# $50 or 2 mags sigma



## blueball (Dec 24, 2009)

can`t decide which one ,kinda leaning towards the $50 rebate since the pistol came with two mags already.never owned many hand guns whats yalls opinion ,thanks


----------



## SP3 (Nov 25, 2009)

I'm getting the mags since I got the weapon cheap enough already. I have not found 16 rd mags online yet but I'd guess that for two of them shipped it'll be more than the $50 rebate.

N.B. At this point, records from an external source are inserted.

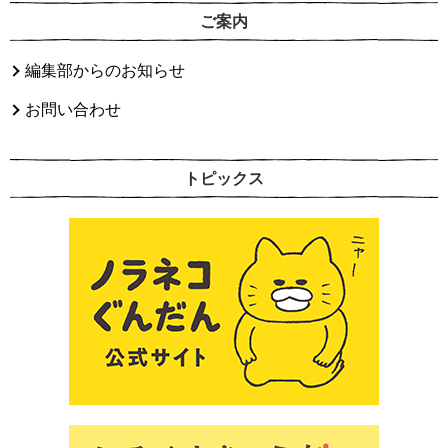
ご案内
編集部からのお知らせ
お問い合わせ
トピックス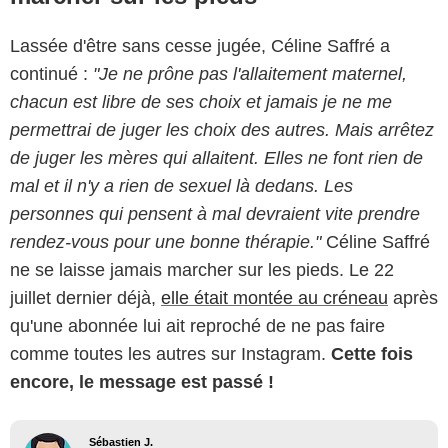
Lassée d'être sans cesse jugée, Céline Saffré a
continué :
"Je ne prône pas l'allaitement maternel,
chacun est libre de ses choix et jamais je ne me
permettrai de juger les choix des autres. Mais arrêtez
de juger les mères qui allaitent. Elles ne font rien de
mal et il n'y a rien de sexuel là dedans. Les
personnes qui pensent à mal devraient vite prendre
rendez-vous pour une bonne thérapie."
Céline Saffré
ne se laisse jamais marcher sur les pieds. Le 22
juillet dernier déjà,
elle était montée au créneau
après
qu'une abonnée lui ait reproché de ne pas faire
comme toutes les autres sur Instagram.
Cette fois
encore, le message est passé !
Sébastien J.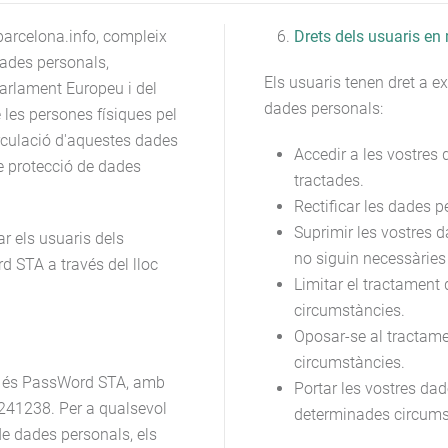
arcelona.info, compleix
Drets dels usuaris en
dades personals,
Els usuaris tenen dret a e
arlament Europeu i del
dades personals:
e les persones físiques pel
irculació d'aquestes dades
Accedir a les vostres
e protecció de dades
tractades.
Rectificar les dades 
Suprimir les vostres d
ar els usuaris dels
no siguin necessàries p
 STA a través del lloc
Limitar el tractament
circumstàncies.
Oposar-se al tractame
circumstàncies.
ls és PassWord STA, amb
Portar les vostres da
1241238. Per a qualsevol
determinades circums
e dades personals, els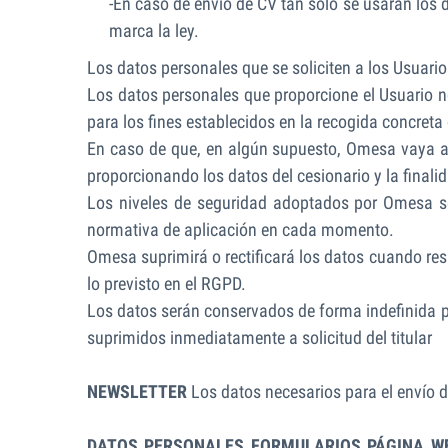
-En caso de envío de CV tan solo se usaran los 
marca la ley.
Los datos personales que se soliciten a los Usuario
Los datos personales que proporcione el Usuario n
para los fines establecidos en la recogida concret
En caso de que, en algún supuesto, Omesa vaya a 
proporcionando los datos del cesionario y la finalid
Los niveles de seguridad adoptados por Omesa ser
normativa de aplicación en cada momento.
Omesa suprimirá o rectificará los datos cuando res
lo previsto en el RGPD.
Los datos serán conservados de forma indefinida po
suprimidos inmediatamente a solicitud del titular
NEWSLETTER
Los datos necesarios para el envío d
DATOS PERSONALES FORMULARIOS PÁGINA W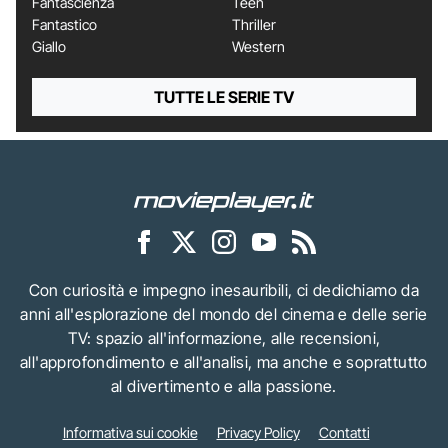
Fantascienza
Teen
Fantastico
Thriller
Giallo
Western
TUTTE LE SERIE TV
Con curiosità e impegno inesauribili, ci dedichiamo da
anni all'esplorazione del mondo del cinema e delle serie
TV: spazio all'informazione, alle recensioni,
all'approfondimento e all'analisi, ma anche e soprattutto
al divertimento e alla passione.
Informativa sui cookie
Privacy Policy
Contatti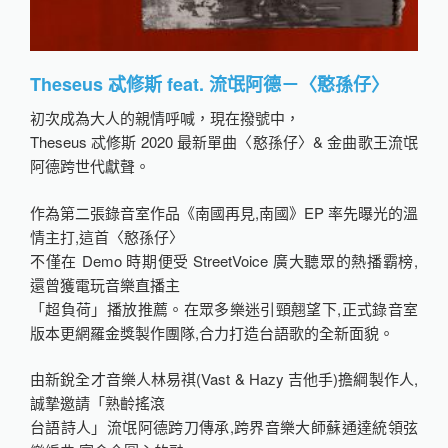
Theseus 忒修斯 feat. 流氓阿德－〈憨孫仔〉
初次成為大人的親情呼喊，現在撥號中，
Theseus 忒修斯 2020 最新單曲〈憨孫仔〉& 金曲歌王流氓
阿德跨世代獻聲。
作為第二張錄音室作品《南國再見,南國》EP 率先曝光的溫
情主打,這首〈憨孫仔〉
不僅在 Demo 時期便受 StreetVoice 廣大聽眾的熱播霸榜,
還曾獲電玩音樂直播主
「超負荷」播放推薦。在眾多樂迷引頸翹望下,正式錄音室
版本更網羅金獎製作團隊,合力打造台語歌的全新面貌。
由新銳全才音樂人林易祺(Vast & Hazy 吉他手)擔綱製作人,
誠摯邀請「熟齡搖滾
台語詩人」流氓阿德跨刀傳承,跨界音樂大師蘇通達統領弦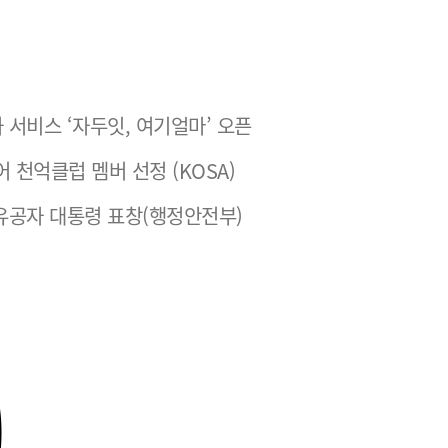
 서비스 ‘자두잇, 여기얼마’ 오픈
어 천억클럽 멤버 선정 (KOSA)
유공자 대통령 표창(행정안전부)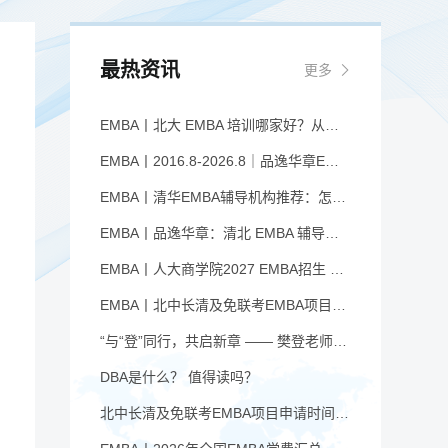
最热资讯
更多
EMBA丨北大 EMBA 培训哪家好？从招生逻辑看选择标准
EMBA丨2016.8-2026.8｜品逸华章EMBA10周年：一群人，一条上岸路
EMBA丨清华EMBA辅导机构推荐：怎么选才不踩坑
EMBA丨品逸华章：清北 EMBA 辅导的学院派实力全景
EMBA丨人大商学院2027 EMBA招生 高额奖学金+前置赋能通道
EMBA丨北中长清及免联考EMBA项目申请时间汇总（7月篇）
“与“登”同行，共启新章 —— 樊登老师与品逸华章团队新年聚会
DBA是什么？ 值得读吗？
北中长清及免联考EMBA项目申请时间汇总（4月篇）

Edit: OK, I just did a quick search and the lowest online price I found was $38 each for the 16rd 9mm mags, fyi.


----------



## unpecador (May 9, 2008)

I’d go with the mags unless I really needed the money for something else… like ammo. :mrgreen:


----------



## DevilsJohnson (Oct 21, 2007)

Definitely the mags. Go price those things.


----------



## SP3 (Nov 25, 2009)

Searched some more and we're down to $34 each + shipping. I'm sticking with the free mags. Agent should have the gun today - maybe me too!


----------



## blueball (Dec 24, 2009)

thanks fo everyones opinion still undecided but still thinbking, what would be the advantage of having more mags


----------



## Mountaingoat61 (Dec 30, 2009)

Advantage is fewer reloads while shooting. I opted for the $50 and kinda wish I had gone with the mags. Especially when I'm out with the family and we're taking turns. But I've also taught my daughter how to load a mag. just my 2cents.


----------



## SP3 (Nov 25, 2009)

Mountaingoat61 said:


> Advantage is fewer reloads while shooting.


That's the main thing for me. The magazines will also always have some monetary value. Can the same be said of what the $50 will go to?


----------



## Todd (Jul 3, 2006)

Mags. Shooting two mags at the range and then reloading them is a pain in the ass and a killer on your thumb unless you have a re-loader, then it's just the pain. Get as many mags as you can afford for every gun you shoot regularly, IMHO.


----------



## TOF (Sep 7, 2006)

You need to shoot often and a fair number of rounds to become and stay proficient. On the premise this will be your SD/HD/Target gun I reccomend getting the mag's. My system is to prove out at least 2 mags for use in defensive applications and use others for most, not all, of my range time.
Your defense mags should be cleaned and cycled several times per year but not in a manner that might cause excessive wear. 

tumbleweed


----------



## righttoown (Jan 4, 2010)

Take the mags always take the mags!


----------



## SP3 (Nov 25, 2009)

Mailing my form in tomorrow - two 16rd 9mm mags, please.


----------